- Born: October 23, 1957 (age 68) Istanbul, Turkey
- Scientific career
- Fields: Thermo-mechanical fatigue

= Hüseyin Şehitoğlu =

Turkish mechanical engineer (born 1957)

Hüseyin Şehitoğlu (born October 23, 1957) is a Turkish mechanical engineer who holds the John, Alice, and Sarah Nyquist Endowed Chair at the Department of Mechanical Engineering at the University of Illinois at Urbana-Champaign, United States.
Hüseyin Şehitoğlu received a B.S. in mechanical engineering from City University London, in 1979, and a M.S., and Ph.D. in theoretical and applied mechanics from the University of Illinois at Urbana-Champaign, in 1981 and 1983, respectively.

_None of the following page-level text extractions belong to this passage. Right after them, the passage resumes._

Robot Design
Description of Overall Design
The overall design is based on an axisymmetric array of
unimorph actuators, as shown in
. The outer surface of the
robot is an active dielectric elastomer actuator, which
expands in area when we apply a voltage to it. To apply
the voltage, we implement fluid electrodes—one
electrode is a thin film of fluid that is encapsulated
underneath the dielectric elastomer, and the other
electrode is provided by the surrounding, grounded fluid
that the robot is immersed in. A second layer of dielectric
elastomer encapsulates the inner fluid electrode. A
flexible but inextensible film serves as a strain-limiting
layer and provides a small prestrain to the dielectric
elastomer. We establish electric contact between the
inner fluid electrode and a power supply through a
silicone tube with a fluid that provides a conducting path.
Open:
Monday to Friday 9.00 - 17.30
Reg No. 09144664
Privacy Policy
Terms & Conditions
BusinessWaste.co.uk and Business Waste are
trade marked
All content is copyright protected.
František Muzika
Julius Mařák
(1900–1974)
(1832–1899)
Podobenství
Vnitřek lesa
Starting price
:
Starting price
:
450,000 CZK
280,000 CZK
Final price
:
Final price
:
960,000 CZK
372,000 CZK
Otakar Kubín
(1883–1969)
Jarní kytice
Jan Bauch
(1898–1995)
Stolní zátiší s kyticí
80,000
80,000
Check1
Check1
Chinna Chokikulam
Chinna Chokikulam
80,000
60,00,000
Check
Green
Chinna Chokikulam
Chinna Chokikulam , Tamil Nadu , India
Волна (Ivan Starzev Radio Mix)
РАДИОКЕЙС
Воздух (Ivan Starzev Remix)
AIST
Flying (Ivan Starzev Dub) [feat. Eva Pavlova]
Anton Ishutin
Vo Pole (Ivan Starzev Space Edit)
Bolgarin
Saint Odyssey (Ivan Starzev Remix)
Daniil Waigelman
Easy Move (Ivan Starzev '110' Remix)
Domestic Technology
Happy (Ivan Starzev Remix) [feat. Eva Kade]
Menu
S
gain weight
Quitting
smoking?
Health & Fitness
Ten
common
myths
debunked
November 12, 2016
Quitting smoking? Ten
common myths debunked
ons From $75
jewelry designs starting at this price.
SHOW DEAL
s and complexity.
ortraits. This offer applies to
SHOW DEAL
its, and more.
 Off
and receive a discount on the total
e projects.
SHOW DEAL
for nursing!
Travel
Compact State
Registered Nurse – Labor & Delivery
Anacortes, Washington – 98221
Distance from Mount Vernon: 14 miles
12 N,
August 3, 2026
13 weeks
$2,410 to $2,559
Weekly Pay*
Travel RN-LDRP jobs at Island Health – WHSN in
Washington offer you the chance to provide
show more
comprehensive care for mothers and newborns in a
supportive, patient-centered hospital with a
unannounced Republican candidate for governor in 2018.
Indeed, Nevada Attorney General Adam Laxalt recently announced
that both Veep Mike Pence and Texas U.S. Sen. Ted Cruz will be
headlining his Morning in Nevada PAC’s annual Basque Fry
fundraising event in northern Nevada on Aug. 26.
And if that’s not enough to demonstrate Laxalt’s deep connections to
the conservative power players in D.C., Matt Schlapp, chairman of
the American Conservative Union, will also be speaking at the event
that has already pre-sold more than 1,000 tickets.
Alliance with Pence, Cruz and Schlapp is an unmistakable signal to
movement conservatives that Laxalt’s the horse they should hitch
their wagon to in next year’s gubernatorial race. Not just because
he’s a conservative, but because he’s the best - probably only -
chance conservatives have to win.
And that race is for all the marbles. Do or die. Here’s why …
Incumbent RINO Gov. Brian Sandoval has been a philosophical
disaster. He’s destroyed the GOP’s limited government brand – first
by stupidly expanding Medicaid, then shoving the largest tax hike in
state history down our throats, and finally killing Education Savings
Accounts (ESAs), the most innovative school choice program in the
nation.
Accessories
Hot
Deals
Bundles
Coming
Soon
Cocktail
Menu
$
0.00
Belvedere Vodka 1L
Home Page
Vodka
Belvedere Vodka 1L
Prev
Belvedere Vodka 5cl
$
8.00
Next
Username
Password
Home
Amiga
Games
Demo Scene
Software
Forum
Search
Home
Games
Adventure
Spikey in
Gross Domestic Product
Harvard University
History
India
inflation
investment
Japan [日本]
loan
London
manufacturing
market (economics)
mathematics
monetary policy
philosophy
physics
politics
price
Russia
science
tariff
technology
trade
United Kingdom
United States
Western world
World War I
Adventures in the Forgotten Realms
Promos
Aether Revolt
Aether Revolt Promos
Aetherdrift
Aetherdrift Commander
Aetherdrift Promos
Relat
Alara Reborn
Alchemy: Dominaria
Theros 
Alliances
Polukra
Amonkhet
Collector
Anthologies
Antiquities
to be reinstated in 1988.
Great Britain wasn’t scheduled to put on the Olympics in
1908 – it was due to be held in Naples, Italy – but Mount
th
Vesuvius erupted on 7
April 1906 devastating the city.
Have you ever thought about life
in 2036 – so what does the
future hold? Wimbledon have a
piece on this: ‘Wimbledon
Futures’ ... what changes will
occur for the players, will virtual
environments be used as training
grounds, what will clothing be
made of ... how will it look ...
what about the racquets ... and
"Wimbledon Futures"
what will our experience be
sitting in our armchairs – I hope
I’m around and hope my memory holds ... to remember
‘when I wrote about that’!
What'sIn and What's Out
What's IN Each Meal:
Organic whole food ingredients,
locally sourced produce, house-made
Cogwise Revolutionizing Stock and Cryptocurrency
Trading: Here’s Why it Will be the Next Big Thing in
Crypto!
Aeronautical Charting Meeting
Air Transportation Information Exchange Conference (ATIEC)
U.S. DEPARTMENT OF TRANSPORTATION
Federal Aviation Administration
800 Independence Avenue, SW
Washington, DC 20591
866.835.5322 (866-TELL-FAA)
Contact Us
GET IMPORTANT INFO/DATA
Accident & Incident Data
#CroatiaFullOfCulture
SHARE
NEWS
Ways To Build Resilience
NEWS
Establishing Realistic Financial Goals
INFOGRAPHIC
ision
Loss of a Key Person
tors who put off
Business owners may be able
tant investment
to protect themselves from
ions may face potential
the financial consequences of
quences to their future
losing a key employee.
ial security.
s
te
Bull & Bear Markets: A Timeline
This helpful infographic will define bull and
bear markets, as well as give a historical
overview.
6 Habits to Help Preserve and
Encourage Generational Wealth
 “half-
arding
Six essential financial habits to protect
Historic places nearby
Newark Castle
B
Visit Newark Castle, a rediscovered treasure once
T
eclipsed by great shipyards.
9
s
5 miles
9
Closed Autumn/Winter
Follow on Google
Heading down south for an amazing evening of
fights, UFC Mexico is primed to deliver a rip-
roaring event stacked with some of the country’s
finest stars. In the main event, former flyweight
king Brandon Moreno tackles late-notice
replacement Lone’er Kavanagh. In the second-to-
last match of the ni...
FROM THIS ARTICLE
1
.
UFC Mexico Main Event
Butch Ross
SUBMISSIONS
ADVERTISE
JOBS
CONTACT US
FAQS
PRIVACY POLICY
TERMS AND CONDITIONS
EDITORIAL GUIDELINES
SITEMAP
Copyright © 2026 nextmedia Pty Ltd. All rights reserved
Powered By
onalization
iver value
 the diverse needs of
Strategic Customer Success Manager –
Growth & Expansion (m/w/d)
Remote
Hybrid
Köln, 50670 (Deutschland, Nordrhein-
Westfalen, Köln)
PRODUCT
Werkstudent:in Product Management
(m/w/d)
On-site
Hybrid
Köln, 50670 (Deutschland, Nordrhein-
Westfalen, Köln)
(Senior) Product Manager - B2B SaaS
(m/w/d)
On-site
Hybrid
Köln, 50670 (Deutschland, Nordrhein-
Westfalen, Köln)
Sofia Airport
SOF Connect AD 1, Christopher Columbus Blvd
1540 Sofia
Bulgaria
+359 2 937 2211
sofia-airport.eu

Professor Şehitoğlu served as department head of the Mechanical Engineering Department at the University of Illinois from 2004 to 2009. He was named a Grayce Wicall Gauthier Professor from 2000 to 2004 and then a C.J. Gauthier Professor from 2004 to 2008. In 2008, Şehitoğlu was named the first ever John, Alice, and Sarah Nyquist Endowed Chair in Mechanical Science and Engineering. In addition, Professor Şehitoğlu is a fellow of the American Society of Mechanical Engineers and was a recipient of the society's Nadai Medal in 2007. From 2003 to 2008 Şehitoğlu was Editor of the ASME Journal of Engineering Materials and Technology. In 2012, Şehitoğlu was awarded by the University of Illinois for his excellence in graduate-level mentoring.

In 2020, Şehitoğlu was the recipient of the Khan Plasticity Award for "“outstanding life-long contributions in the field of plasticity primarily through research contributions." In 2022, Şehitoğlu was given the Moris Cohen Award from The Minerals, Metals & Materials Society. This award recognizes an individual who has made exceptional contributions to the science and/or technology of materials properties. Also in 2022, Şehitoğlu was elected an honorary member of the American Society of Mechanical Engineers “for outstanding contributions in mechanical engineering and materials science, particularly in the area of fatigue of materials, and for lifelong engagement with ASME and the mechanical engineering community."